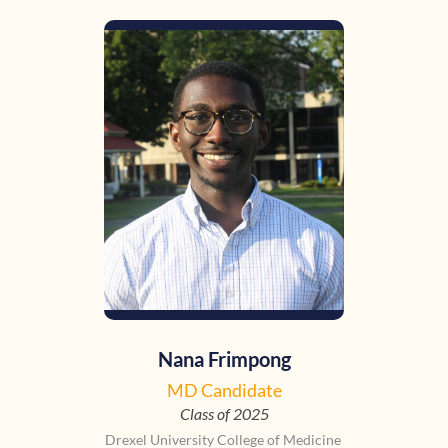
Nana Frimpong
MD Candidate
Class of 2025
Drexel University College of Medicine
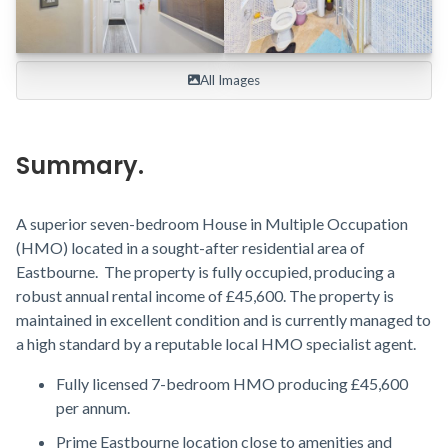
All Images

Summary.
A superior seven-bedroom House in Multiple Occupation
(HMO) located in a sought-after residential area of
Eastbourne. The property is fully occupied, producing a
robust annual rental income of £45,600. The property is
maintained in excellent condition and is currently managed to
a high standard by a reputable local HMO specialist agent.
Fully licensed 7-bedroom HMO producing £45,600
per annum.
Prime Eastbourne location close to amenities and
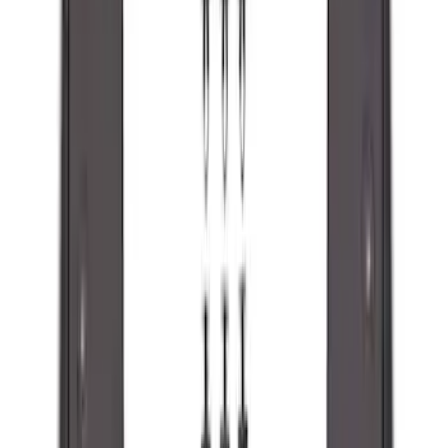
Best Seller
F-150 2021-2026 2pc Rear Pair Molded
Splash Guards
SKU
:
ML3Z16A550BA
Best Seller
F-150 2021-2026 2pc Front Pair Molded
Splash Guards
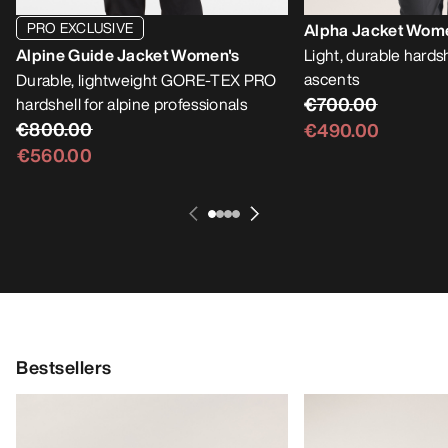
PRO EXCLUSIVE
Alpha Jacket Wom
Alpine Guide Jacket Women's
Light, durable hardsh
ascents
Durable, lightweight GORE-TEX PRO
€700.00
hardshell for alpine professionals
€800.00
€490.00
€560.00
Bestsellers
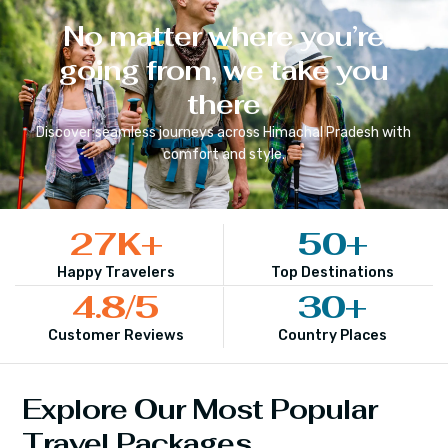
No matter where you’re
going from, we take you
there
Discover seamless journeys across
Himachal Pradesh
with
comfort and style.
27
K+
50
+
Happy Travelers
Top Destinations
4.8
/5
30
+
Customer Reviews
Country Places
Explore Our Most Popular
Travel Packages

───

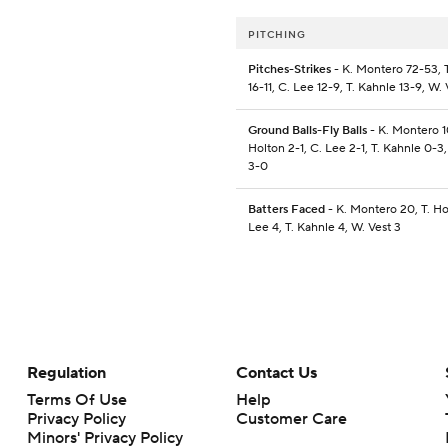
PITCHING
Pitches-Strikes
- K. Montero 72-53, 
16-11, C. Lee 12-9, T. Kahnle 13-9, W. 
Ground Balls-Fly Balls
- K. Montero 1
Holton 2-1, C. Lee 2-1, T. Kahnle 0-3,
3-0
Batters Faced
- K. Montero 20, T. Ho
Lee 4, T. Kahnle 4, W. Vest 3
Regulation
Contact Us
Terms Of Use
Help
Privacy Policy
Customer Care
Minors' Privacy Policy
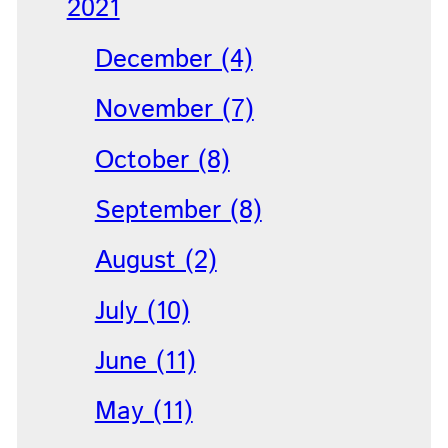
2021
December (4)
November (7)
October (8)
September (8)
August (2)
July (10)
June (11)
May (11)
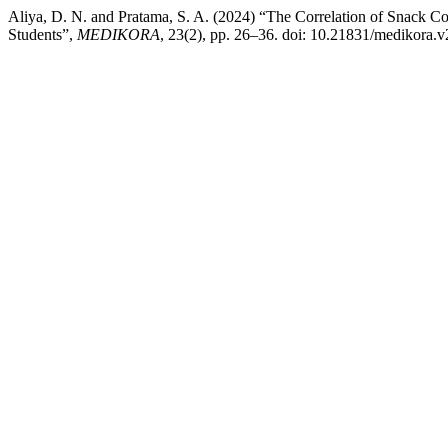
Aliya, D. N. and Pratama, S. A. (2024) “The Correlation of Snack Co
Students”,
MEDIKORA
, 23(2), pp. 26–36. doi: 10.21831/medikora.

───

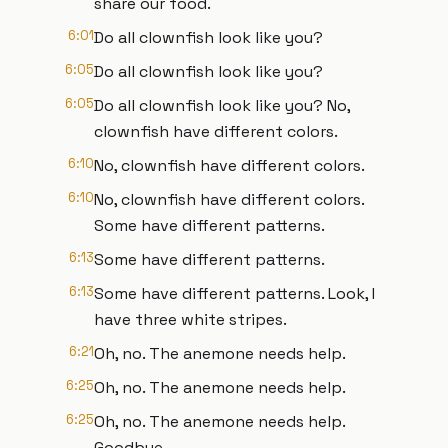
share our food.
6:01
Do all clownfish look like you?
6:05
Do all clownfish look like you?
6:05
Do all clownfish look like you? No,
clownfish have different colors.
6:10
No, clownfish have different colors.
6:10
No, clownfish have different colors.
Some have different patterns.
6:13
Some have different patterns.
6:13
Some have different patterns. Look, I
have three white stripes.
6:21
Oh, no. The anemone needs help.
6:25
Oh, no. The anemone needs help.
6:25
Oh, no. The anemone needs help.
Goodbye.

───

=== Work order ===
Taking the entries above, extract every line from the one bearing "Durable, lightweight GORE-TEX PRO" through the one bearing "Travel Packages", exactly, with no pictures.

=== Exercise response ===
Durable, lightweight GORE-TEX PRO
€700.00
hardshell for alpine professionals
€800.00
€490.00
€560.00
Bestsellers
No matter where you’re
going from, we take you
there
Discover seamless journeys across
Himachal Pradesh
with
comfort and style.
27
K+
50
+
Happy Travelers
Top Destinations
4.8
/5
30
+
Customer Reviews
Country Places
Explore Our Most Popular
Travel Packages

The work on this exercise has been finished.